The scope of the international art project 100×100 is “To express in a visual form, such as painting, drawing, collages or writing, the attitude of Russian and international figures of culture and arts to the vicissitudes of one hundred years ago. No historical facts, no politics, no analysis.
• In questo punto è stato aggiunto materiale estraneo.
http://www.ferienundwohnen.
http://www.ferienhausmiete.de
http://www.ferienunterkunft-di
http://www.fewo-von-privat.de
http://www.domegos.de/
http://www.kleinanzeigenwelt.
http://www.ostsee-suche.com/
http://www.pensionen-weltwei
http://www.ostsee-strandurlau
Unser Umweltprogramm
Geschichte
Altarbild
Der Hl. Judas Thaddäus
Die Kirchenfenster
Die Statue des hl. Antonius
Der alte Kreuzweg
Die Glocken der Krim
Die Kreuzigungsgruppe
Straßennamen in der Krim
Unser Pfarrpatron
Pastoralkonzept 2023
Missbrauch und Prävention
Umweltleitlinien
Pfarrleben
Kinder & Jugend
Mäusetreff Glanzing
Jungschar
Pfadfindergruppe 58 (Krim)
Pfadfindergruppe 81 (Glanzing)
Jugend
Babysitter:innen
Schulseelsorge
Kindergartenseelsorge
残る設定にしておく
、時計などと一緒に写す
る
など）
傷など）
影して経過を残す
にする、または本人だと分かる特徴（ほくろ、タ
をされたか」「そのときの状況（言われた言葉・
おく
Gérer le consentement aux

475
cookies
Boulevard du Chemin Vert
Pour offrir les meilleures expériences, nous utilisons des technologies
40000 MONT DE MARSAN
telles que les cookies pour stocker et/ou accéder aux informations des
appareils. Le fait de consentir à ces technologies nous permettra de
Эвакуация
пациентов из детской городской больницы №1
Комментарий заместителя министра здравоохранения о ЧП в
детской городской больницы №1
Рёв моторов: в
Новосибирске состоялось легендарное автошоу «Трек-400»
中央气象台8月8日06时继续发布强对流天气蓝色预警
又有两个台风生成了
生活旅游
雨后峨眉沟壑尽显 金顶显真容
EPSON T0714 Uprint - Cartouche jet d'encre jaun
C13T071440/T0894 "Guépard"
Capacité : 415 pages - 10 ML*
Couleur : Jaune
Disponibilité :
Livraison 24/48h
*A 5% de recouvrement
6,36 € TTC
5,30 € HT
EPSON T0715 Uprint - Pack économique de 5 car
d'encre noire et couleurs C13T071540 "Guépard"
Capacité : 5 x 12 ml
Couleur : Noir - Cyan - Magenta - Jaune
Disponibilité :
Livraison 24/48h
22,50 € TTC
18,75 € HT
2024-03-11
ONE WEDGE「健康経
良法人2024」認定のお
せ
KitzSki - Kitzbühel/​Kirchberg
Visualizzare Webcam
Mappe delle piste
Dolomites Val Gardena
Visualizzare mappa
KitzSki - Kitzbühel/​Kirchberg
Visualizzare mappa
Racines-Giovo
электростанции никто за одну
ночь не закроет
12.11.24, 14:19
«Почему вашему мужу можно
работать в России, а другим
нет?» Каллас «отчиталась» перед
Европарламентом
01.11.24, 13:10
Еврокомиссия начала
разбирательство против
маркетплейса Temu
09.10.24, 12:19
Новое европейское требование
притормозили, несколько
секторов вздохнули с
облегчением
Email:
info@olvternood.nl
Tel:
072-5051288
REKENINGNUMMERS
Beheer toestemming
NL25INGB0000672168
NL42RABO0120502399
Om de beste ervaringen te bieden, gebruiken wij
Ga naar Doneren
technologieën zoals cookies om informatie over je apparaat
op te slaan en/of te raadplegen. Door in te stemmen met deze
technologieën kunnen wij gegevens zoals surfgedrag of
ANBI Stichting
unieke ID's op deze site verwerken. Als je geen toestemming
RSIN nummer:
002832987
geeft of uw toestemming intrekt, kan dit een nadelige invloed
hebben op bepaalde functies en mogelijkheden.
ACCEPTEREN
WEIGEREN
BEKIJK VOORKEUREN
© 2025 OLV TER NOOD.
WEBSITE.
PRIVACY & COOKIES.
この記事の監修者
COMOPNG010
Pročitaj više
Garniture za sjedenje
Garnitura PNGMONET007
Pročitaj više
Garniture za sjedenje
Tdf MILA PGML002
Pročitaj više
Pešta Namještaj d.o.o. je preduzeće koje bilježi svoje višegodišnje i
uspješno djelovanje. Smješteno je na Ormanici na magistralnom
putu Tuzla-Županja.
Just a reflection of ups and downs that the entire world and Russian Federation in particular has gone through.”

100 among artists, architects, designers have been invited to present a red decoration for a 27cm plate, in the occasion of 100 years of russian revolution.

The edge of the plate sounds the ‘Warszawianka 1905 roku‘ notes. This protest song was born in the Polish prisons during the second half of the 19th century and evolved and changed, always in conditions of imprisonment, to become a hymn of the11917 Russian revolution before, and of many other European revolutionary movements over the years later.

The red wedge that violently bursts into the plate instead, is a clear homage to the constructivist manifesto of 1919 ‘Beat the whites with the red wedge’. I think this work by El Lissitzky is as exciting in its simplicity as in its clarity and visual power: it represents the communist army, the red triangle, which defeats the counter-revolutionary forces, the white circle.